Jean Lessard a enseigné aux élèves qu'on pouvait montrer des tas de trucs à Maggie... sans jamais la punir. «Ça a été un premier éveil de conscience, on a associé le plaisir à l'apprentissage.» Le programme de zoothérapie permet de favoriser l'attention et la concentration des élèves et d'améliorer les capacités de langage et la motricité. «Les compétences scolaires en sont améliorées. Ces enfants sont très motivés», se réjouit Diane Turcot. Certains sont même passés en classe régulière. «On ne sait pas si c'est l'effet Maggie, c'est difficile à prouver, mais ça n'a certainement pas nui à leur cheminement», avance Jean Lessard.

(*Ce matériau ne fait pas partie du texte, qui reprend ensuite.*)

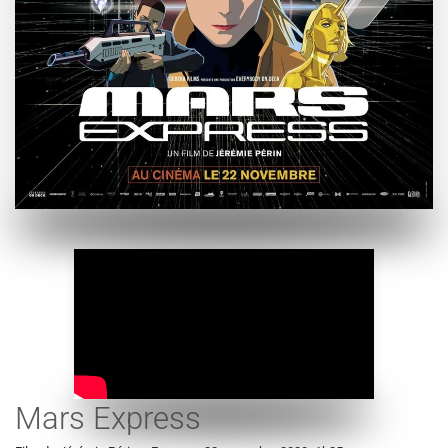
Mars Express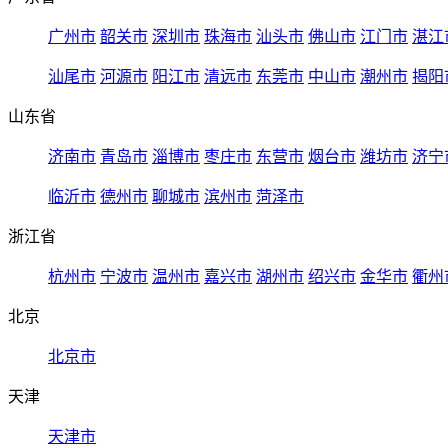
广州市
韶关市
深圳市
珠海市
汕头市
佛山市
江门市
湛江
汕尾市
河源市
阳江市
清远市
东莞市
中山市
潮州市
揭阳
山东省
济南市
青岛市
淄博市
枣庄市
东营市
烟台市
潍坊市
济宁
临沂市
德州市
聊城市
滨州市
菏泽市
浙江省
杭州市
宁波市
温州市
嘉兴市
湖州市
绍兴市
金华市
衢州
北京
北京市
天津
天津市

«Quand on m'a parlé de zoothérapie, j'étais sceptique. Je me demandais ce que ma fille en retirerait, confie Marie-Josée, la mère de Karine. C'est impressionnant ce qu'elle arrive à faire. En plus, ça lui fait du bien, ça la calme.» La grand-mère de Roxanne est du même avis. «Sa concentration s'est beaucoup améliorée. C'est fantastique, ce qu'ils font.»

À la fin de l'année scolaire, Diane Turcot prendra sa retraite. Maggie aussi. L'école Chénier n'entend pas poursuivre le programme. «C'est dommage, confie l'enseignante. En présence de Maggie, il faut voir la lumière dans les yeux de ces enfants. Ils en arrivent même à oublier leurs difficultés.»

La zoothérapie, nouvelles avancées. Jean Lessard et Georges-Henri Arenstein. Éditions Option Santé, 264 pages, 29,95$.